Business Law by Tom Ramsey
January 29th, 2013 – California courts recognize the power of adjacent landowners to mutually agree on an uncertain common boundary. Such an agreement is binding on their successors-in-interest. However, the availability of this process is rather limited.
Inasmuch as the effect of establishment of title to land by agreed boundary is rather far-reaching, before it can be utilized the following must exist. First, there must be a true uncertainty concerning the boundary. Second, an actual agreement between the owners concerning the uncertain boundary must have actually been entered into. Finally, acceptance and acquiescence in the boundary so established must have existed at least until the first date on which the statute of limitations would prevent a challenge to the agreement, or under such circumstances that substantial loss would be caused by another change in the boundary.
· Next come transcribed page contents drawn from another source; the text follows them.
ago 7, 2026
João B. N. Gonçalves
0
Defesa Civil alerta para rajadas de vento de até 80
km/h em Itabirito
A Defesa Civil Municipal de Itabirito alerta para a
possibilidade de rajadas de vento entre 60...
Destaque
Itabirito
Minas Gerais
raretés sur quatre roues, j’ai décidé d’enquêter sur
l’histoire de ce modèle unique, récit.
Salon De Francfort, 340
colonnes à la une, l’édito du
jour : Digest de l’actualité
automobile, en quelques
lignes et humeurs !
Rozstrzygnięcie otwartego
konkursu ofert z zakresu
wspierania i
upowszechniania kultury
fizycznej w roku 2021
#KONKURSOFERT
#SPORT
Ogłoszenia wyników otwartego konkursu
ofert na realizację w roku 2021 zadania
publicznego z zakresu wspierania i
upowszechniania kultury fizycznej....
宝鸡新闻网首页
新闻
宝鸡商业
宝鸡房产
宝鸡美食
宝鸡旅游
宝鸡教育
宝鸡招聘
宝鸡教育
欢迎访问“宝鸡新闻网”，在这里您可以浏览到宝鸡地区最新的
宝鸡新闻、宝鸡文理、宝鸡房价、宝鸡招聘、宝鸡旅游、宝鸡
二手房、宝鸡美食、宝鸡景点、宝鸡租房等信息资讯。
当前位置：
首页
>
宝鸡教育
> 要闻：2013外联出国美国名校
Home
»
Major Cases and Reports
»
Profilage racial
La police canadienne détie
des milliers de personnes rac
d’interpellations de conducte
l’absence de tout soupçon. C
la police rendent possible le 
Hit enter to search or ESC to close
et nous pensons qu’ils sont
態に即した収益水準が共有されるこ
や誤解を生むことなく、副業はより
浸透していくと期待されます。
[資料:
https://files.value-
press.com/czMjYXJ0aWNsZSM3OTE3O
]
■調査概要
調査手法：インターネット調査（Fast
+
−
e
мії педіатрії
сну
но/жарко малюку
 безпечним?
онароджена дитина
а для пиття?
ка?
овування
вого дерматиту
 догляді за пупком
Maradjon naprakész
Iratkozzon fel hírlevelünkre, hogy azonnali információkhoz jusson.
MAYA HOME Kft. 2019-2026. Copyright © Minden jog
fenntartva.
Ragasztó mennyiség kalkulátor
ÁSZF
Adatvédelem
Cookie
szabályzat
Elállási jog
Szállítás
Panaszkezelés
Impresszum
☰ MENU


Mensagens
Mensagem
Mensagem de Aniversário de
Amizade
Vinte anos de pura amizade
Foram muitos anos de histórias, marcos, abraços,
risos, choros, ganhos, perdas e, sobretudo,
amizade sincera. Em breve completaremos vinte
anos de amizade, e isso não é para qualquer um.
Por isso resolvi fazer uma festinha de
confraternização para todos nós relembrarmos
In applying these requirements, the courts have held that the doctrine should not be applied when the true boundary is ascertainable from legal descriptions set forth in an existing recorded deed or by a recorded survey. Additionally, it should not be applied where there is no evidence that the neighboring owners actually entered into an agreement to resolve a bona fide boundary dispute.
An illustration of the limits on the applicability of this concept is found in a recent Court of Appeal case.
The Martins and another owned a 240-acre parcel of land in Paso Robles. It is improved with a residence and a vineyard. A contiguous parcel consisting of a residence and an almond orchard is owned by Van Bergen and another. The common boundary between the parcels is about 1,300 feet long. A fence runs parallel to a portion of the boundary.
The known history of the two parcels dates back to 1947, the year that the predecessors-in-interest of the Van Bergen parcel planted the almond trees. An existing fence in the area replaced an earlier one. Both fences were at the same location. At that time, both property owners assumed that the fence marked the boundary. Apparently the trees were planted only on the Van Bergen side of the fence. Until the present owners took title, there was no dispute concerning the location of the common boundary: Everyone believed it was marked by the fence.
In 2005, three surveys were performed to establish the boundary. Two surveys concluded that the existing fence did not define any of the common boundary. In fact, the common boundary established by the two surveys resulted in a portion of Van Bergen’s orchard encroaching on Martins’ property. A third survey came to a different conclusion. Each survey was recorded in the office of the San Luis Obispo County Recorder.
The Martins initiated a lawsuit to quiet title to that portion of the property which had been assumed to belong to Van Bergen but which the surveys showed as being owned by the Martins. Van Bergen argued that the assumed boundary, marked in part by the old fence, should be honored because it was based on an agreement between the two property owners. The trial court concluded that the doctrine of boundary by agreement did not apply. It found that the two recorded surveys with similar findings established the true boundary and that the third survey was in error. In effect, the trial court finding in favor of the Martins was based on the boundary established by the two recorded surveys.
The Court of Appeal found that the process of establishing a boundary by agreement cannot be applied here.
First, there was no uncertainty about the common border. The predecessors-in-interest of both property owners agreed that the boundary was evidenced by the initial fence and its replacement. In this setting, there could not have been any agreement resolving any uncertainty concerning the location of the boundary.
Second, two recorded surveys accurately established the boundary.
The judgment of the trial court was affirmed.
The case was decided in 2012. It is entitled Martin v. Van Bergen.